Typical signs of photoaging include:

  • increased dryness of the skin,
  • the appearance of hyperpigmentation and vascular changes,
  • rough skin pattern,
  • superficial and deep wrinkles.

Confirmatory diagnosis may include dermatoscopy, biopsy and histological examination of the epidermis. To combat the flotation of the skin, such cosmetic procedures as chemical peelings, biorevitalization, plasmolifting, etc. are effective. It is necessary to protect the skin from ultraviolet radiation with the help of special remedies with SPF.

Excessive exposure to direct sunlight, abuse of the solarium inevitably entails photoaging of the skin – a pathological process characterized by unfavorable morphological changes in the epidermis.

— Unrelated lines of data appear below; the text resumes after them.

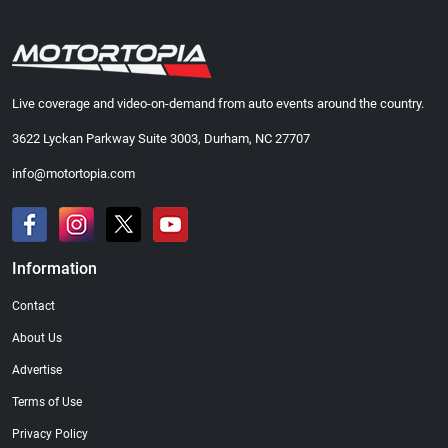
Live coverage and video-on-demand from auto events around the country.
3622 Lyckan Parkway Suite 3003, Durham, NC 27707
info@motortopia.com
Information
Contact
About Us
Advertise
Terms of Use
Privacy Policy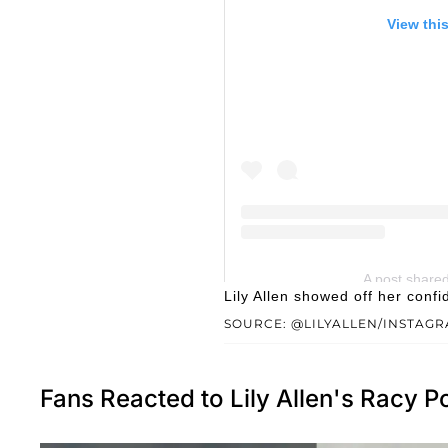
View thi
A post shared 
Lily Allen showed off her con
SOURCE: @LILYALLEN/INSTAG
Fans Reacted to Lily Allen's Racy P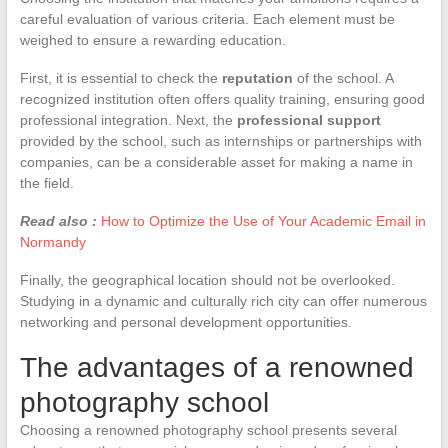
careful evaluation of various criteria. Each element must be
weighed to ensure a rewarding education.
First, it is essential to check the
reputation
of the school. A
recognized institution often offers quality training, ensuring good
professional integration. Next, the
professional support
provided by the school, such as internships or partnerships with
companies, can be a considerable asset for making a name in
the field.
Read also :
How to Optimize the Use of Your Academic Email in
Normandy
Finally, the geographical location should not be overlooked.
Studying in a dynamic and culturally rich city can offer numerous
networking and personal development opportunities.
The advantages of a renowned
photography school
Choosing a renowned photography school presents several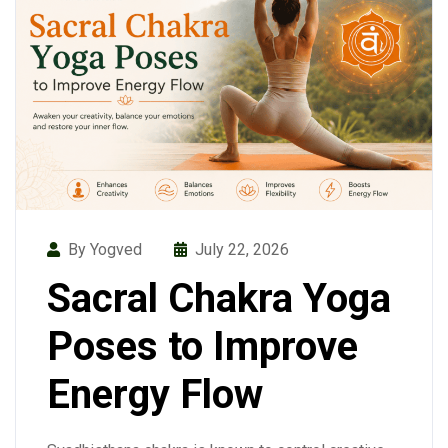
By Yogved
July 22, 2026
Sacral Chakra Yoga
Poses to Improve
Energy Flow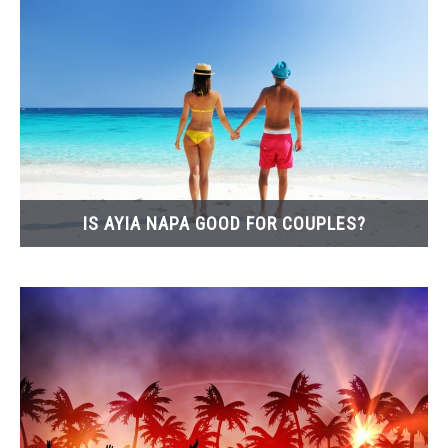
IS AYIA NAPA GOOD FOR COUPLES?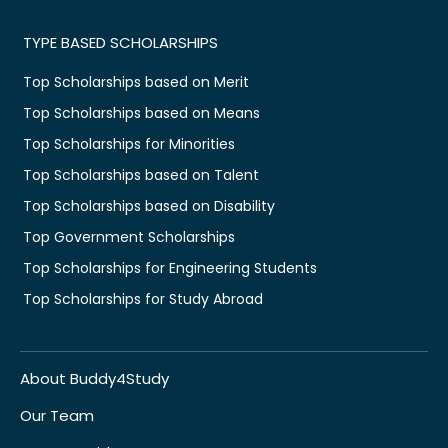
TYPE BASED SCHOLARSHIPS
Top Scholarships based on Merit
Top Scholarships based on Means
Top Scholarships for Minorities
Top Scholarships based on Talent
Top Scholarships based on Disability
Top Government Scholarships
Top Scholarships for Engineering Students
Top Scholarships for Study Abroad
About Buddy4Study
Our Team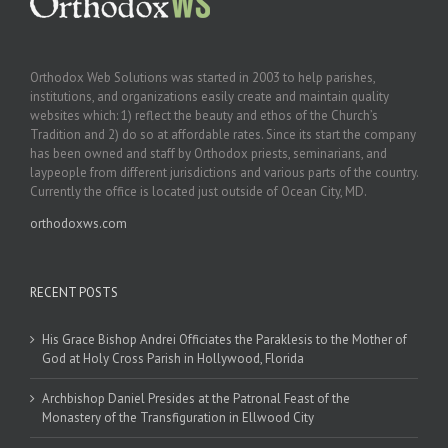
Orthodox Web Solutions was started in 2003 to help parishes,
institutions, and organizations easily create and maintain quality
websites which: 1) reflect the beauty and ethos of the Church’s
Tradition and 2) do so at affordable rates. Since its start the company
has been owned and staff by Orthodox priests, seminarians, and
laypeople from different jurisdictions and various parts of the country.
Currently the office is located just outside of Ocean City, MD.
orthodoxws.com
RECENT POSTS
His Grace Bishop Andrei Officiates the Paraklesis to the Mother of
God at Holy Cross Parish in Hollywood, Florida
Archbishop Daniel Presides at the Patronal Feast of the
Monastery of the Transfiguration in Ellwood City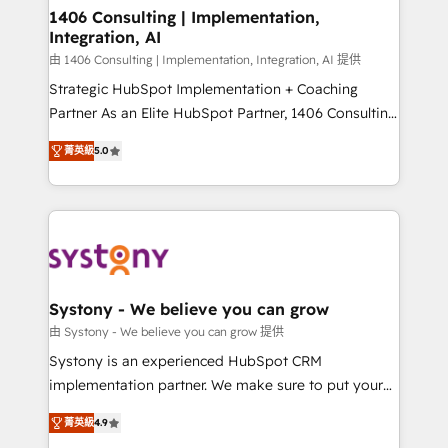
allowing companies to optimize processes and meet
1406 Consulting | Implementation,
Integration, AI
the needs of the customer. We are part of Impresoft
Group, a group of specialized and complementary
由 1406 Consulting | Implementation, Integration, AI 提供
companies that divide their offer into 4
Strategic HubSpot Implementation + Coaching
Competence Centers: Smart Manufacturing,
Partner As an Elite HubSpot Partner, 1406 Consulting
Customer First, Enabling Technologies & Security.
helps mid-market revenue teams transform how
菁英級
5.0
The synergies generated by these integrations,
they sell, market, and serve. We don't just build your
together with the combination of talents, skills,
HubSpot—we teach your team to own it, then stay
solutions and services, have allowed the group to
to help you keep winning. What We Do ⚙️ CRM
build an unrivaled offering portfolio on the market
Implementations across Marketing, Sales, Service,
to accompany companies on their digital
Data & Content 📈 Sales & Marketing Alignment +
transformation journey.
Revenue Team Enablement 🤖 Breeze AI & Custom
Agent Creation 🔄 Custom Integrations & Data
Systony - We believe you can grow
Migration Why 1406 We become part of your team.
由 Systony - We believe you can grow 提供
Your team learns while we build. We fix what others
Systony is an experienced HubSpot CRM
broke. Built for mid-market reality—practical
implementation partner. We make sure to put your
solutions that work with your actual headcount and
organization's needs and goals first and think along
constraints. By the Numbers 🏆 Top 1% of all
菁英級
4.9
with your organization. We are only satisfied once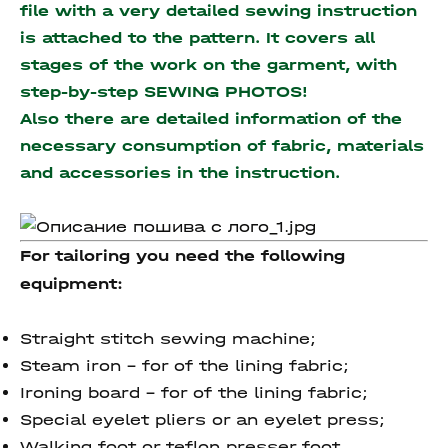
file with a very detailed sewing instruction
is attached to the pattern. It covers all
stages of the work on the garment, with
step-by-step SEWING PHOTOS!
Also there are detailed information of the
necessary consumption of fabric, materials
and accessories
in the instruction.
For tailoring you need the following
equipment:
Straight stitch sewing machine;
Steam iron – for of the lining fabric;
Ironing board – for of the lining fabric;
Special eyelet pliers or an eyelet press;
Walking foot or teflon presser foot.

The effect of ultraviolet A (UVA) causes in the skin an increased division of the epidermal maternal cells – keratinocytes, involved in the keratinization of the epidermis and its constant renewal. The violation of differentiation (sequential development) of keratinocytes leads to uneven keratinization and thickening of the epidermis. Changes in the epidermis entail changes in the deeper layers of the skin. Thus, in the dermis, a process called “solar elastosis” begins – the destruction of the elastin fibers (their compaction, structural breakdown, fragmentation, twisting, reduction of the number) occurs, foci of chronic inflammation, stagnant phenomena in the capillaries, which subsequently leads to a change in the capillary bed blood flow and the appearance of telangiectasias.

Important: Photoaging should be treated. As with natural aging, during photoaging it is difficult to regain the previous skin condition. However, to help the skin restore its natural qualities is possible, thanks to a set of measures, including – protecting the skin from additional photodamage.